Start of Information supplied
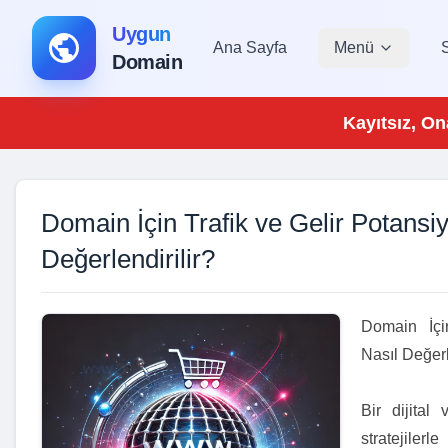
Uygun
Ana Sayfa
Menü
Domain
Kayıtsız, On
Domain İçin Trafik ve Gelir Potansiy
Değerlendirilir?
Domain İçi
Nasıl Değerl
Bir dijital
stratejile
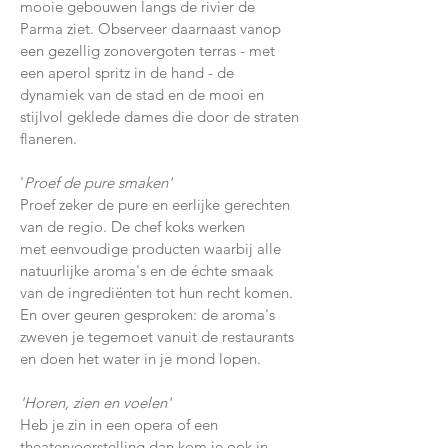
mooie gebouwen langs de rivier de
Parma ziet. Observeer daarnaast vanop
een gezellig zonovergoten terras - met
een aperol spritz in de hand - de
dynamiek van de stad en de mooi en
stijlvol geklede dames die door de straten
flaneren.
'
Proef de pure smaken'
Proef zeker de pure en eerlijke gerechten
van de regio. De chef koks werken
met eenvoudige producten waarbij alle
natuurlijke aroma's en de échte smaak
van de ingrediënten tot hun recht komen.
En over geuren gesproken: de aroma's
zweven je tegemoet vanuit de restaurants
en doen het water in je mond lopen.
'Horen, zien en voelen'
Heb je zin in een opera of een
theatervoorstelling dan kom je ook in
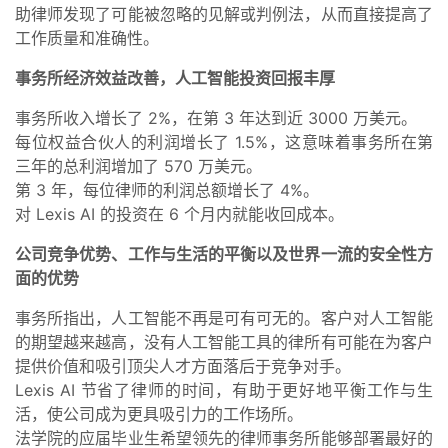
助律师发现了可能被忽略的见解或判例法，从而直接提高了
工作质量和准确性。
事务所经济效益改善，人工智能投资回报丰厚
事务所收入增长了 2%，在第 3 年达到近 3000 万美元。
每位权益合伙人的利润增长了 1.5%，这意味着事务所在第
三年的总利润增加了 570 万美元。
第 3 年，每位律师的利润总额增长了 4%。
对 Lexis AI 的投资在 6 个月内就能收回成本。
公司竞争优势、工作与生活的平衡以及世界一流的安全性方
面的优势
事务所指出，人工智能不再是可有可无的。客户对人工智能
的期望越来越高，没有人工智能工具的律所有可能在为客户
提供价值和吸引顶尖人才方面落后于竞争对手。
Lexis AI 节省了律师的时间，有助于更好地平衡工作与生
活，使公司成为更具吸引力的工作场所。
法学院的应届毕业生希望领先的律师事务所能够部署最好的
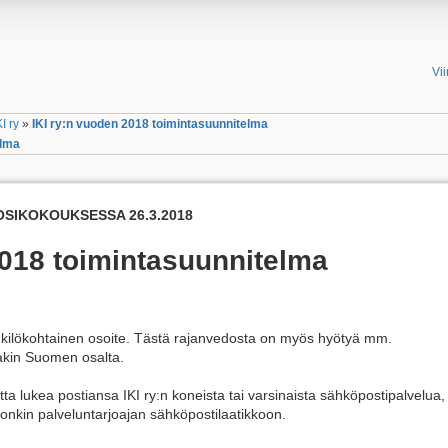
Vi
KI ry
»
IKI ry:n vuoden 2018 toimintasuunnitelma
elma
OSIKOKOUKSESSA 26.3.2018
2018 toimintasuunnitelma
enkilökohtainen osoite. Tästä rajanvedosta on myös hyötyä mm.
akin Suomen osalta.
tta lukea postiansa IKI ry:n koneista tai varsinaista sähköpostipalvelua,
onkin palveluntarjoajan sähköpostilaatikkoon.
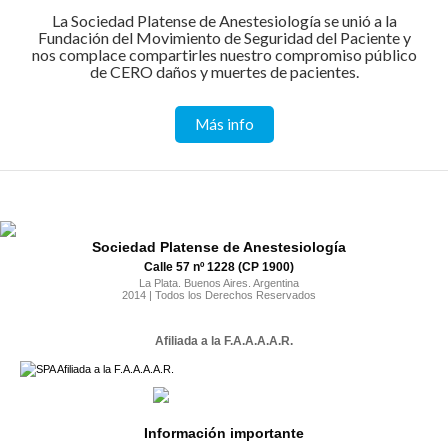
La Sociedad Platense de Anestesiología se unió a la
Fundación del Movimiento de Seguridad del Paciente y
nos complace compartirles nuestro compromiso público
de CERO daños y muertes de pacientes.
Más info
Sociedad Platense de Anestesiología
Calle 57 nº 1228 (CP 1900)
La Plata. Buenos Aires. Argentina
2014 | Todos los Derechos Reservados
Afiliada a la F.A.A.A.A.R.
Información importante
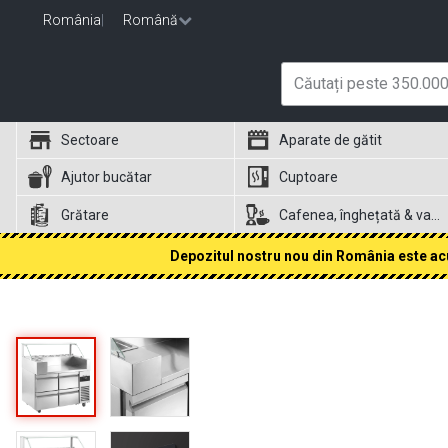
România
|
Română
Sectoare
Aparate de gătit
Ajutor bucătar
Cuptoare
Grătare
Cafenea, înghețată & vafe
Depozitul nostru nou din România este acum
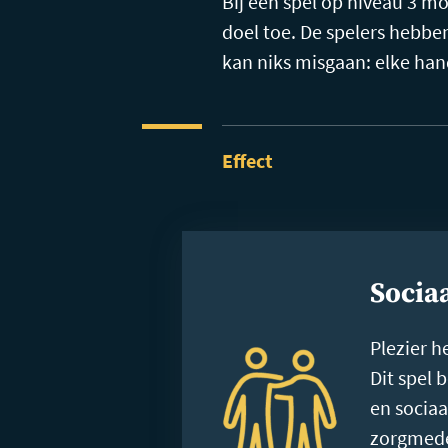
Bij een spel op niveau 3 
doel toe. De spelers hebbe
kan niks misgaan: elke han
Effect
Sociaa
Plezier h
Dit spel 
en sociaa
zorgmede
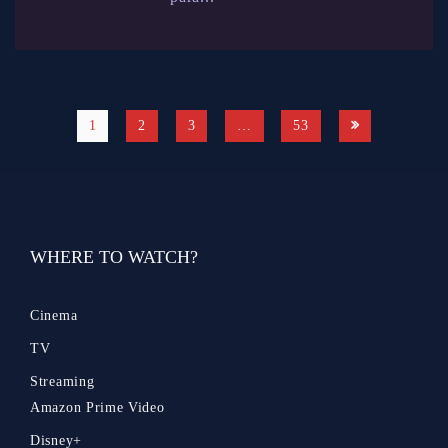
1
2
3
…
53
WHERE TO WATCH?
Cinema
TV
Streaming
Amazon Prime Video
Disney+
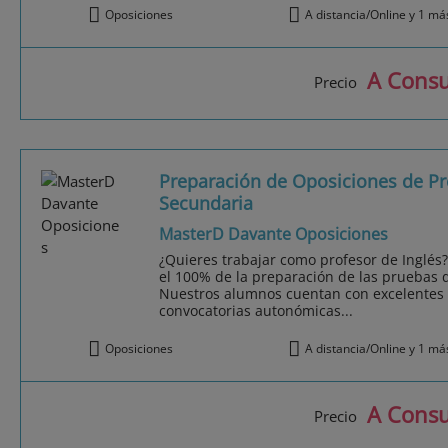
Oposiciones
A distancia/Online y 1 má
A Consu
Precio
Preparación de Oposiciones de Pr
Secundaria
MasterD Davante Oposiciones
¿Quieres trabajar como profesor de Inglé
el 100% de la preparación de las pruebas d
Nuestros alumnos cuentan con excelentes 
convocatorias autonómicas...
Oposiciones
A distancia/Online y 1 má
A Consu
Precio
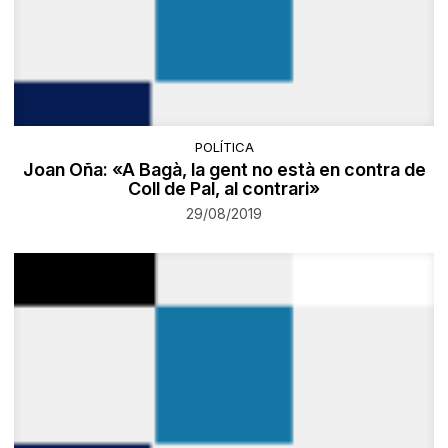
POLÍTICA
Joan Oña: «A Bagà, la gent no està en contra de
Coll de Pal, al contrari»
29/08/2019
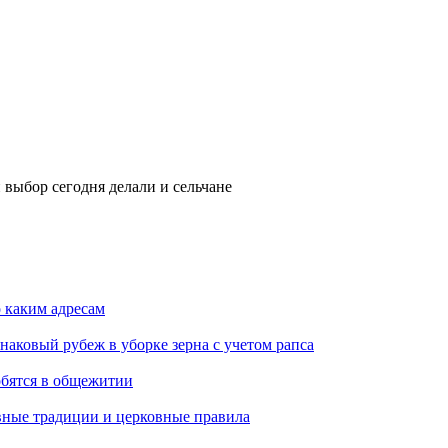
 выбор сегодня делали и сельчане
о каким адресам
наковый рубеж в уборке зерна с учетом рапса
обятся в общежитии
вные традиции и церковные правила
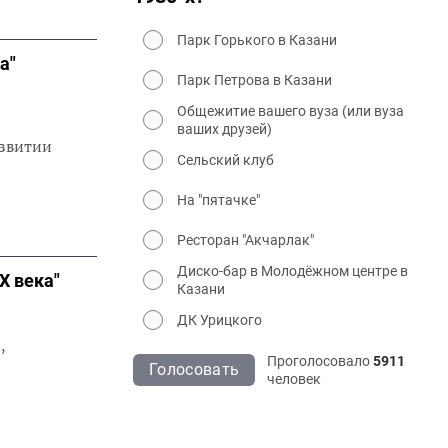
Парк Горького в Казани
а"
Парк Петрова в Казани
Общежитие вашего вуза (или вуза
ваших друзей)
азвитии
Сельский клуб
На "пятачке"
Ресторан "Акчарлак"
Диско-бар в Молодёжном центре в
Х века"
Казани
ДК Урицкого
,
Проголосовало
5911
Голосовать
человек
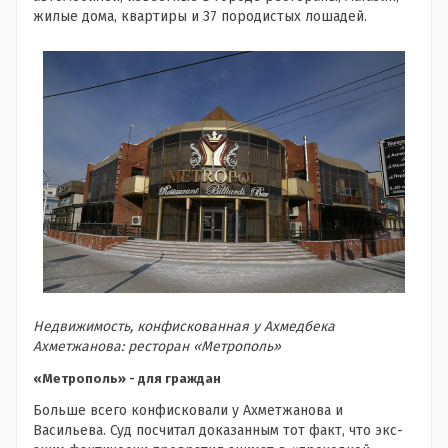
жилые дома, квартиры и 37 породистых лошадей.
Недвижимость, конфискованная у Ахмедбека
Ахметжанова: ресторан «Метрополь»
«Метрополь» - для граждан
Больше всего конфисковали у Ахметжанова и
Васильева. Суд посчитал доказанным тот факт, что экс-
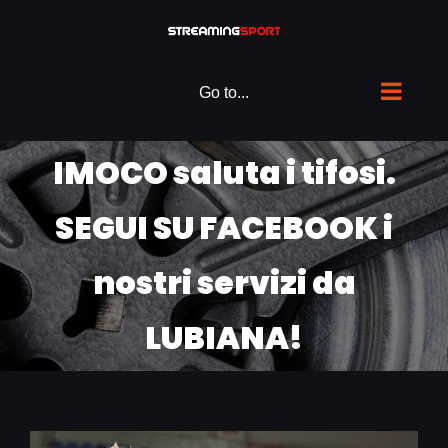
Skip
to
content
Go to...
IMOCO saluta i tifosi.
SEGUI SU FACEBOOK i
nostri servizi da
LUBIANA!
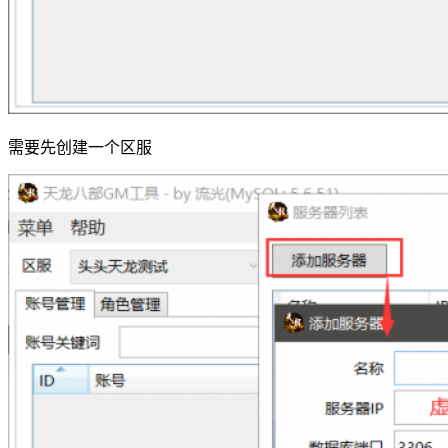
需要先创建一个区服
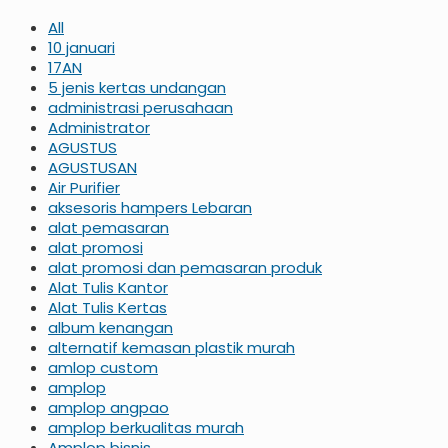
All
10 januari
17AN
5 jenis kertas undangan
administrasi perusahaan
Administrator
AGUSTUS
AGUSTUSAN
Air Purifier
aksesoris hampers Lebaran
alat pemasaran
alat promosi
alat promosi dan pemasaran produk
Alat Tulis Kantor
Alat Tulis Kertas
album kenangan
alternatif kemasan plastik murah
amlop custom
amplop
amplop angpao
amplop berkualitas murah
Amplop bisnis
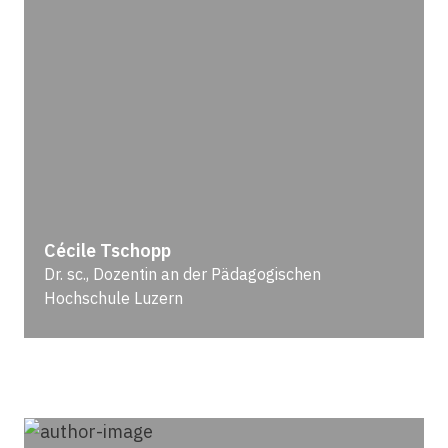
Cécile Tschopp
Dr. sc., Dozentin an der Pädagogischen
Hochschule Luzern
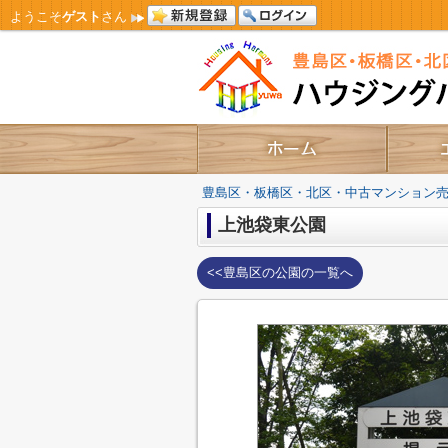
ようこそ
ゲスト
さん
豊島区・板橋区・北区・中古マンション
上池袋東公園
<<豊島区の公園の一覧へ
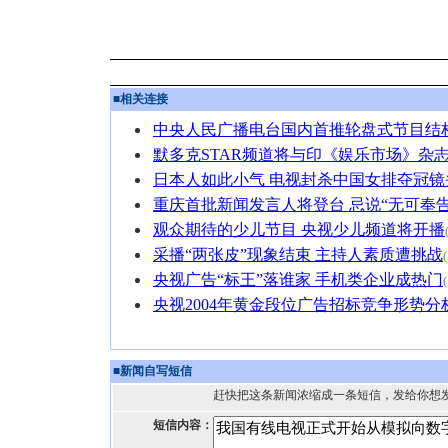
■
相关连接
中央人民广播电台国内首推轮盘式节目结
默多克STAR频道将与印《娱乐市场》杂
日本人如此小气 电视封杀中国女排夺冠镜
重庆首批新闻发言人将登台 忌说“无可奉告
观众期待的少儿节目 央视少儿频道将开播
采播“两张皮”现象结束 主持人素质遭挑战
央视广告“标王”落谁家 手机类企业成热门
央视2004年黄金段位广告招标竞争形势分
■
新闻自写短信
赶快把这条新闻浓缩成一条短信，发给你想
短信内容：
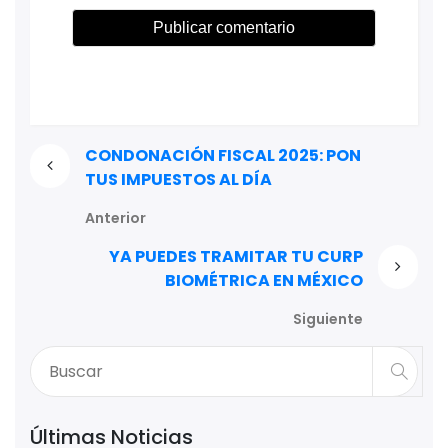
CONDONACIÓN FISCAL 2025: PON
TUS IMPUESTOS AL DÍA
Anterior
YA PUEDES TRAMITAR TU CURP
BIOMÉTRICA EN MÉXICO
Siguiente
Últimas Noticias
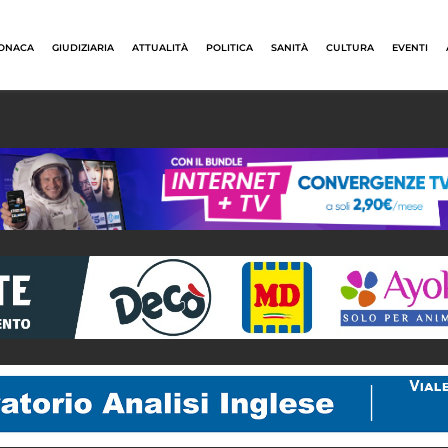
ONACA
GIUDIZIARIA
ATTUALITÀ
POLITICA
SANITÀ
CULTURA
EVENTI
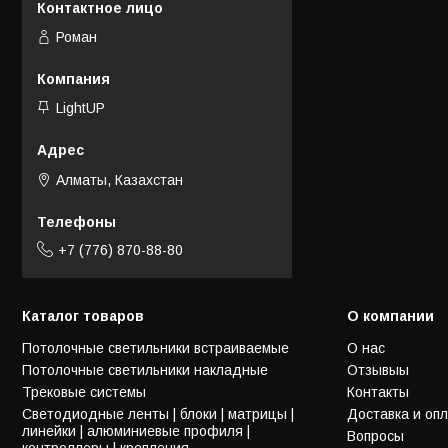
Роман
LightUP
Алматы, Казахстан
+7 (776) 870-88-80
Каталог товаров
О компании
Потолочные светильники встраиваемые
О нас
Потолочные светильники накладные
Отзывыы
Трековые системы
Контакты
Светодиодные ленты | блоки | матрицы |
Доставка и оп
линейки | алюминиевые профиля |
Вопросы
контроллеры | крепления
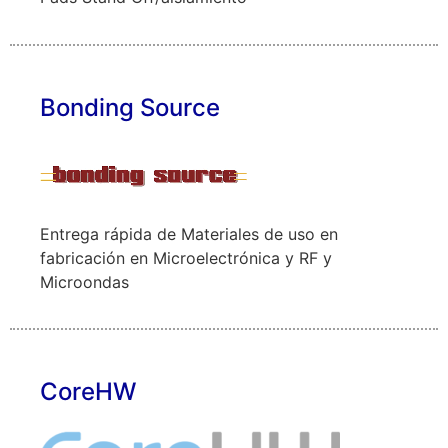
Bonding Source
Entrega rápida de Materiales de uso en
fabricación en Microelectrónica y RF y
Microondas
CoreHW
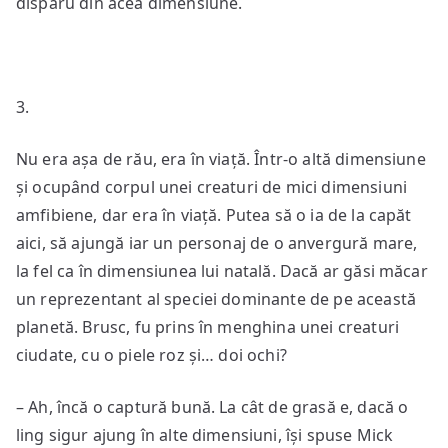
dispăru din acea dimensiune.
3.
Nu era așa de rău, era în viață. Într-o altă dimensiune
și ocupând corpul unei creaturi de mici dimensiuni
amfibiene, dar era în viață. Putea să o ia de la capăt
aici, să ajungă iar un personaj de o anvergură mare,
la fel ca în dimensiunea lui natală. Dacă ar găsi măcar
un reprezentant al speciei dominante de pe această
planetă. Brusc, fu prins în menghina unei creaturi
ciudate, cu o piele roz și… doi ochi?
– Ah, încă o captură bună. La cât de grasă e, dacă o
ling sigur ajung în alte dimensiuni, își spuse Mick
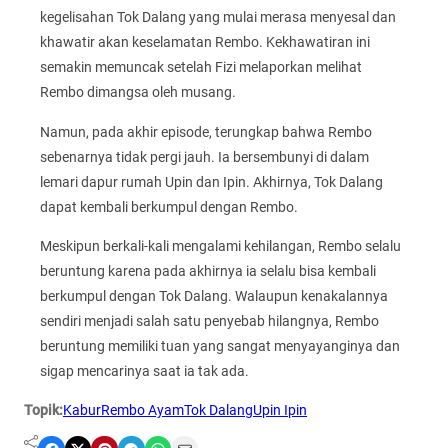
kegelisahan Tok Dalang yang mulai merasa menyesal dan
khawatir akan keselamatan Rembo. Kekhawatiran ini
semakin memuncak setelah Fizi melaporkan melihat
Rembo dimangsa oleh musang.
Namun, pada akhir episode, terungkap bahwa Rembo
sebenarnya tidak pergi jauh. Ia bersembunyi di dalam
lemari dapur rumah Upin dan Ipin. Akhirnya, Tok Dalang
dapat kembali berkumpul dengan Rembo.
Meskipun berkali-kali mengalami kehilangan, Rembo selalu
beruntung karena pada akhirnya ia selalu bisa kembali
berkumpul dengan Tok Dalang. Walaupun kenakalannya
sendiri menjadi salah satu penyebab hilangnya, Rembo
beruntung memiliki tuan yang sangat menyayanginya dan
sigap mencarinya saat ia tak ada.
Topik:
Kabur
Rembo Ayam
Tok Dalang
Upin Ipin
End of Information supplied
Copy the records word for word, leaving no picture in the copy.

§ **Final answer**
Uygun
Ana Sayfa
Menü
Domain
Kayıtsız, On
Domain İçin Trafik ve Gelir Potansiy
Değerlendirilir?
Domain İçi
Nasıl Değerl
Bir dijital
stratejile
mooie gebouwen langs de rivier de
Parma ziet. Observeer daarnaast vanop
een gezellig zonovergoten terras - met
een aperol spritz in de hand - de
dynamiek van de stad en de mooi en
stijlvol geklede dames die door de straten
flaneren.
'
Proef de pure smaken'
Proef zeker de pure en eerlijke gerechten
van de regio. De chef koks werken
met eenvoudige producten waarbij alle
natuurlijke aroma's en de échte smaak
van de ingrediënten tot hun recht komen.
En over geuren gesproken: de aroma's
zweven je tegemoet vanuit de restaurants
en doen het water in je mond lopen.
'Horen, zien en voelen'
Heb je zin in een opera of een
theatervoorstelling dan kom je ook in
助律师发现了可能被忽略的见解或判例法，从而直接提高了
工作质量和准确性。
事务所经济效益改善，人工智能投资回报丰厚
事务所收入增长了 2%，在第 3 年达到近 3000 万美元。
每位权益合伙人的利润增长了 1.5%，这意味着事务所在第
三年的总利润增加了 570 万美元。
第 3 年，每位律师的利润总额增长了 4%。
对 Lexis AI 的投资在 6 个月内就能收回成本。
公司竞争优势、工作与生活的平衡以及世界一流的安全性方
面的优势
事务所指出，人工智能不再是可有可无的。客户对人工智能
的期望越来越高，没有人工智能工具的律所有可能在为客户
提供价值和吸引顶尖人才方面落后于竞争对手。
Lexis AI 节省了律师的时间，有助于更好地平衡工作与生
活，使公司成为更具吸引力的工作场所。
法学院的应届毕业生希望领先的律师事务所能够部署最好的
Vi
KI ry
»
IKI ry:n vuoden 2018 toimintasuunnitelma
elma
OSIKOKOUKSESSA 26.3.2018
2018 toimintasuunnitelma
enkilökohtainen osoite. Tästä rajanvedosta on myös hyötyä mm.
akin Suomen osalta.
tta lukea postiansa IKI ry:n koneista tai varsinaista sähköpostipalvelua,
onkin palveluntarjoajan sähköpostilaatikkoon.
La Sociedad Platense de Anestesiología se unió a la
Fundación del Movimiento de Seguridad del Paciente y
nos complace compartirles nuestro compromiso público
de CERO daños y muertes de pacientes.
Más info
Sociedad Platense de Anestesiología
Calle 57 nº 1228 (CP 1900)
La Plata. Buenos Aires. Argentina
2014 | Todos los Derechos Reservados
Afiliada a la F.A.A.A.A.R.
Información importante
România
|
Română
Sectoare
Aparate de gătit
Ajutor bucătar
Cuptoare
Grătare
Cafenea, înghețată & vafe
Depozitul nostru nou din România este acum
Bij een spel op niveau 3 
doel toe. De spelers hebbe
kan niks misgaan: elke han
Effect
Sociaa
Plezier h
Dit spel 
en sociaa
zorgmede
1
2
3
…
53
WHERE TO WATCH?
Cinema
TV
Streaming
Amazon Prime Video
Disney+
Oposiciones
A distancia/Online y 1 má
A Consu
Precio
Preparación de Oposiciones de Pr
Secundaria
MasterD Davante Oposiciones
¿Quieres trabajar como profesor de Inglé
el 100% de la preparación de las pruebas d
Nuestros alumnos cuentan con excelentes 
convocatorias autonómicas...
Oposiciones
A distancia/Online y 1 má
A Consu
Precio
POLÍTICA
Joan Oña: «A Bagà, la gent no està en contra de
Coll de Pal, al contrari»
29/08/2019
 выбор сегодня делали и сельчане
о каким адресам
наковый рубеж в уборке зерна с учетом рапса
обятся в общежитии
вные традиции и церковные правила
Парк Горького в Казани
а"
Парк Петрова в Казани
Общежитие вашего вуза (или вуза
ваших друзей)
азвитии
Сельский клуб
На "пятачке"
Ресторан "Акчарлак"
Диско-бар в Молодёжном центре в
Х века"
Казани
ДК Урицкого
,
Проголосовало
5911
Голосовать
человек
жилые дома, квартиры и 37 породистых лошадей.
Недвижимость, конфискованная у Ахмедбека
Ахметжанова: ресторан «Метрополь»
«Метрополь» - для граждан
Больше всего конфисковали у Ахметжанова и
Васильева. Суд посчитал доказанным тот факт, что экс-
Skip
to
content
Go to...
IMOCO saluta i tifosi.
SEGUI SU FACEBOOK i
nostri servizi da
LUBIANA!
需要先创建一个区服
All
10 januari
17AN
5 jenis kertas undangan
administrasi perusahaan
Administrator
AGUSTUS
AGUSTUSAN
Air Purifier
aksesoris hampers Lebaran
alat pemasaran
alat promosi
alat promosi dan pemasaran produk
Alat Tulis Kantor
Alat Tulis Kertas
album kenangan
alternatif kemasan plastik murah
amlop custom
amplop
amplop angpao
amplop berkualitas murah
Amplop bisnis
Cécile Tschopp
Dr. sc., Dozentin an der Pädagogischen
Hochschule Luzern
ようこそ
ゲスト
さん
豊島区・板橋区・北区・中古マンション
上池袋東公園
<<豊島区の公園の一覧へ
■
相关连接
中央人民广播电台国内首推轮盘式节目结
默多克STAR频道将与印《娱乐市场》杂
日本人如此小气 电视封杀中国女排夺冠镜
重庆首批新闻发言人将登台 忌说“无可奉告
观众期待的少儿节目 央视少儿频道将开播
采播“两张皮”现象结束 主持人素质遭挑战
央视广告“标王”落谁家 手机类企业成热门
央视2004年黄金段位广告招标竞争形势分
■
新闻自写短信
赶快把这条新闻浓缩成一条短信，发给你想
短信内容：
CONDONACIÓN FISCAL 2025: PON
TUS IMPUESTOS AL DÍA
Anterior
YA PUEDES TRAMITAR TU CURP
BIOMÉTRICA EN MÉXICO
Siguiente
Últimas Noticias
ONACA
GIUDIZIARIA
ATTUALITÀ
POLITICA
SANITÀ
CULTURA
EVENTI
Роман
LightUP
Алматы, Казахстан
+7 (776) 870-88-80
Каталог товаров
О компании
Потолочные светильники встраиваемые
О нас
Потолочные светильники накладные
Отзывыы
Трековые системы
Контакты
Светодиодные ленты | блоки | матрицы |
Доставка и оп
линейки | алюминиевые профиля |
Вопросы
контроллеры | крепления
Bonding Source
Entrega rápida de Materiales de uso en
fabricación en Microelectrónica y RF y
Microondas
CoreHW
dispăru din acea dimensiune.
3.
Nu era așa de rău, era în viață. Într-o altă dimensiune
și ocupând corpul unei creaturi de mici dimensiuni
amfibiene, dar era în viață. Putea să o ia de la capăt
aici, să ajungă iar un personaj de o anvergură mare,
la fel ca în dimensiunea lui natală. Dacă ar găsi măcar
un reprezentant al speciei dominante de pe această
planetă. Brusc, fu prins în menghina unei creaturi
ciudate, cu o piele roz și… doi ochi?
– Ah, încă o captură bună. La cât de grasă e, dacă o
ling sigur ajung în alte dimensiuni, își spuse Mick
kegelisahan Tok Dalang yang mulai merasa menyesal dan
khawatir akan keselamatan Rembo. Kekhawatiran ini
semakin memuncak setelah Fizi melaporkan melihat
Rembo dimangsa oleh musang.
Namun, pada akhir episode, terungkap bahwa Rembo
sebenarnya tidak pergi jauh. Ia bersembunyi di dalam
lemari dapur rumah Upin dan Ipin. Akhirnya, Tok Dalang
dapat kembali berkumpul dengan Rembo.
Meskipun berkali-kali mengalami kehilangan, Rembo selalu
beruntung karena pada akhirnya ia selalu bisa kembali
berkumpul dengan Tok Dalang. Walaupun kenakalannya
sendiri menjadi salah satu penyebab hilangnya, Rembo
beruntung memiliki tuan yang sangat menyayanginya dan
sigap mencarinya saat ia tak ada.
Topik:
Kabur
Rembo Ayam
Tok Dalang
Upin Ipin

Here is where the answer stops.